# Pair of shellies?



## Zoe (Feb 26, 2006)

I have 8 brevis in a 10gallon tank, most of them are quite young and there a couple big guys. Two of them have been sharing a shell and chasing other fish away from their little territory. Have I got myself a pair, or just aggressive roomies?


----------



## Damon (Jan 18, 2005)

Sounds like you have a spawning pair. Congrats!!!


----------



## Zoe (Feb 26, 2006)

That's wonderful! I know brevis are easy to breed but I'm still very excited.
Should I evict the remaining 6 fish now? Obviously, I won't be keeping more than one pair in there, but should I hang on to the others and sell them as pairs if they pair off, or keep my 'favourite' pair, or something? Or will they step on each other's fins if I keep them all in a tank with an established pair?


----------



## Damon (Jan 18, 2005)

If you have another tank for them then yes. If not let them be as most shellies will not bother fry. They will live together until they run out of room in which they may kill juveniles to make way for the new spawn. That shouldn't happen for a month at least. You can always sell the others. Shellies are not always easy to find and getting rid of them shouldn't be a problem. I would keep at least 4 just to be on the safe side untill you see fry.


----------



## Zoe (Feb 26, 2006)

My plan was to keep one pair, and sell the rest (I got 8 babies for that purpose). I don't want to keep too many together, I might hold on to two pairs until one 'proves' itself (I certainly don't want to keep more than 1, maybe 2 pairs, plus their fry, in a 10gal). It's just that there's a mini-auction next Monday at the my local aquarists' society club and I think that would be the best place to bestow them upon someone who knows what they're doing.


----------



## aaa (Jan 19, 2005)

always have a pair of spare fish. in case one died, you still have a chance to spawn them instead of just have a male or female in the tank. who knows what happen, maybe the male will kill the female and the fries. it happened before and i got a spare fish to keeps it going.


----------



## Cichlid Man (Jan 19, 2005)

aaa said:


> always have a pair of spare fish. in case one died, you still have a chance to spawn them instead of just have a male or female in the tank. who knows what happen, maybe the male will kill the female and the fries. it happened before and i got a spare fish to keeps it going.
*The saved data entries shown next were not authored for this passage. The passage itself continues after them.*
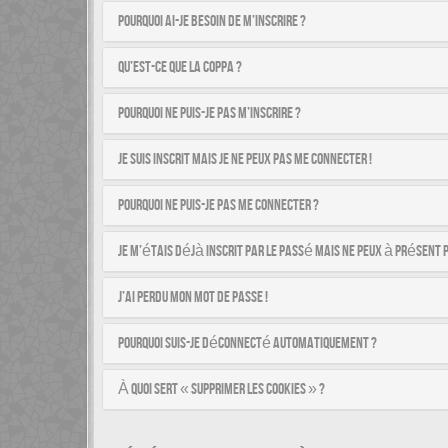
Pourquoi ai-je besoin de m’inscrire ?
Qu’est-ce que la COPPA ?
Pourquoi ne puis-je pas m’inscrire ?
Je suis inscrit mais je ne peux pas me connecter !
Pourquoi ne puis-je pas me connecter ?
Je m’étais déjà inscrit par le passé mais ne peux à présent 
J’ai perdu mon mot de passe !
Pourquoi suis-je déconnecté automatiquement ?
À quoi sert « Supprimer les cookies » ?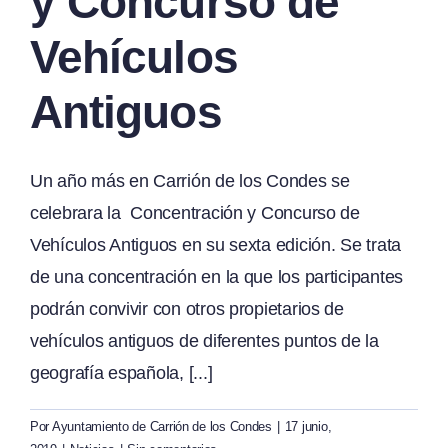
y Concurso de
Vehículos
Antiguos
Un año más en Carrión de los Condes se
celebrara la Concentración y Concurso de
Vehículos Antiguos en su sexta edición. Se trata
de una concentración en la que los participantes
podrán convivir con otros propietarios de
vehículos antiguos de diferentes puntos de la
geografía española, [...]
Por
Ayuntamiento de Carrión de los Condes
|
17 junio,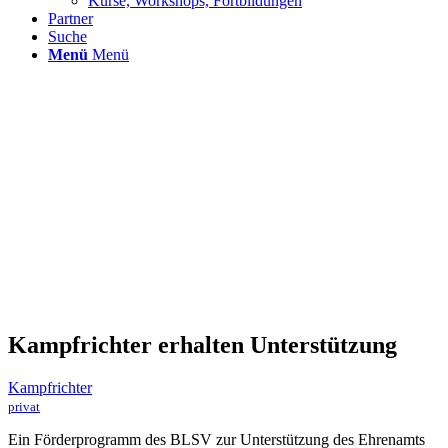
Kurse, Workshops, Fortbildungen
Partner
Suche
Menü
Menü
Kampfrichter erhalten Unterstützung
Kampfrichter
privat
Ein Förderprogramm des BLSV zur Unterstützung des Ehrenamts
Really? It's very rare for any lamp to show this kind of behaviour.
Most are very loyal once paired. Only if the environemental circumstances change for the worse things can get nasty.


----------



## aaa (Jan 19, 2005)

Cichlid Man said:


> Really? It's very rare for any lamp to show this kind of behaviour.
> Most are very loyal once paired. Only if the environemental circumstances change for the worse things can get nasty.
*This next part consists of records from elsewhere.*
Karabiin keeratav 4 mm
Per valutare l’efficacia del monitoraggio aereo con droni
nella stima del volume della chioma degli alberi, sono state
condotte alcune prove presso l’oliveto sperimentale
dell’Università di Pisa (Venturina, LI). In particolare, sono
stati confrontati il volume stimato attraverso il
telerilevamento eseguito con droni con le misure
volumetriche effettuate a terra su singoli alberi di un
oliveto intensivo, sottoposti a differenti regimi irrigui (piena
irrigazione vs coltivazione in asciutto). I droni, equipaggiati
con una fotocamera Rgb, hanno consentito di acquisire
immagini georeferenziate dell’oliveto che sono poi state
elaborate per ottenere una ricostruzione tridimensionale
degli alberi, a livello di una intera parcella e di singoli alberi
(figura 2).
i don't really know what happen... i didn't change anything, but it just do. i went to sleep with a loving pair and the next morning the female was beat to half dead. the female never recover. i was wondering why it happen but i guess stuff happen, who knows....


----------



## Osiris (Jan 18, 2005)

Marital issues, but yea was reading and been told especially with brevis once they pair, they're paired for life usually....


----------